My limited experience with rattle can clear coat paint is that it seems to
be softer than what is sprayed on at a paint shop. I have tried a couple of
different kinds including the auto touch-up kind and it is extremely
difficult to sand or buff, unlike the finish on the rest of my truck. About
the fine cracks in the steering wheel, maybe you could use a filler primer
and then sand and topcoat.
Missouri City, Texas
> -----Original Message-----
> From: EEHodges@aol.com [SMTP:EEHodges@aol.com]

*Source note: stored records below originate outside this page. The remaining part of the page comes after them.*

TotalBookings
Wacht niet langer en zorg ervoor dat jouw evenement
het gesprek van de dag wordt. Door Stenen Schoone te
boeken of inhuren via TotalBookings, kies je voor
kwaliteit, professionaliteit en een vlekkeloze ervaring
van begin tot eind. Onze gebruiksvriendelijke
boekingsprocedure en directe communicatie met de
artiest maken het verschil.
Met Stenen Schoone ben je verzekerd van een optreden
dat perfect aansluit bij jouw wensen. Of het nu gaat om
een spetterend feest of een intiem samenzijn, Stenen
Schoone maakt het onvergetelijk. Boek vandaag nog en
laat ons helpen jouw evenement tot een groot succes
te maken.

> Sent: Tuesday, December 05, 2000 9:02 PM
> To: email@example.com
> Cc: firstname.lastname@example.org
> Subject: Re: [oletrucks] Painting the Steering Wheel
> My steering wheel was painted with the interior - interior color and clear
> coat. I've not had good luck using the rattle can type clear coat on other
> projects (peeling after a short time). I'd suggest you go ahead with your
> black coats and take the wheel to a body shop as they are "always" using
> clear; shouldn't cost too much to get a coat of the real stuff.
> Good luck -
> Emory Hodges
> 48 Chevy 3/4 ton "Rack"
> In a message dated 12/5/2000 9:10:38 PM Eastern Standard Time,
> email@example.com writes:
> > Joe, I'm planning to apply a clear coat over the enamel I'm using.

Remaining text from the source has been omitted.